A third woman accuses Herman Cain of sexual harrassment:
A third former employee considered filing a workplace complaint against Herman Cain over what she considered aggressive and unwanted behavior when she and Cain, now a Republican presidential candidate, worked together during the late 1990s, the woman told The Associated Press on Wednesday. She said the behavior including a private invitation to his corporate apartment.
The woman said he made sexually suggestive remarks or gestures about the same time that two co-workers had settled separate harassment complaints against Cain, who was then the head of the National Restaurant Association.
She did not file a formal complaint because she began having fewer interactions with Cain, she said. Afterward, she learned that a co-worker — one of the two women whose accusations have rocked Cain’s campaign this week — had already done so.

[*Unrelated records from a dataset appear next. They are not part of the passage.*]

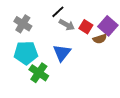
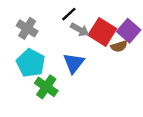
red square: (86, 27) -> (102, 32), size x1.6
cyan pentagon: (26, 53) -> (31, 63), turned 30

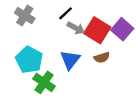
gray cross: (27, 28) -> (25, 16), moved
brown semicircle: (119, 46) -> (102, 58), moved

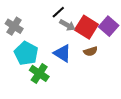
gray cross: (25, 16) -> (14, 26), moved
blue triangle: (70, 60) -> (62, 53), turned -36

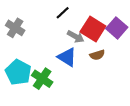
gray arrow: (67, 25) -> (76, 37), moved
cyan pentagon: (26, 53) -> (18, 72), moved

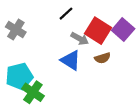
cyan pentagon: (18, 72) -> (19, 76), turned 30
green cross: (42, 79) -> (33, 92), moved

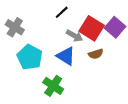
cyan pentagon: (19, 76) -> (30, 57), moved, turned -30
green cross: (33, 92) -> (53, 86), moved

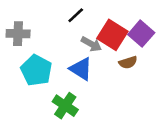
gray cross: (15, 27) -> (18, 34), turned -30
brown semicircle: (96, 54) -> (128, 62), moved

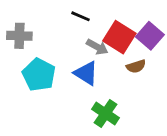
black line: (76, 15) -> (81, 16), turned 66
green cross: (65, 106) -> (105, 114), moved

She said she would have had to file if they hadn’t.
The woman spoke only on condition of anonymity, saying she feared retaliation. She was located and approached by the AP as part of its investigation into harassment complaints against Cain that were disclosed in recent days and have thrown his presidential campaign into turmoil. She said she was reluctant to describe the encounters she had with Cain when they worked together at the Washington-based restaurant trade group.
Keeping in mind that we don’t really know what happened, do you think these charges will–and should–sink Cain’s campaign for president? Does the fact that this information was not made public until Cain attained front-runner status constitute “high tech lynching” or “the politics of personal destruction”? Or do you believe that voters need to know this kind of information before casting their vote?
At any rate, here is a lesson for would-be candidates, including ambitious young people with a FaceBook page used to chronicling their every transgression and posting pictures about it: With today’s “opposition research” as part of virtually every modern political campaign, candidates need to realize that any skeleton in their closet–anything they did wrong in public or anything they did that would be embarrassing–is going to come out.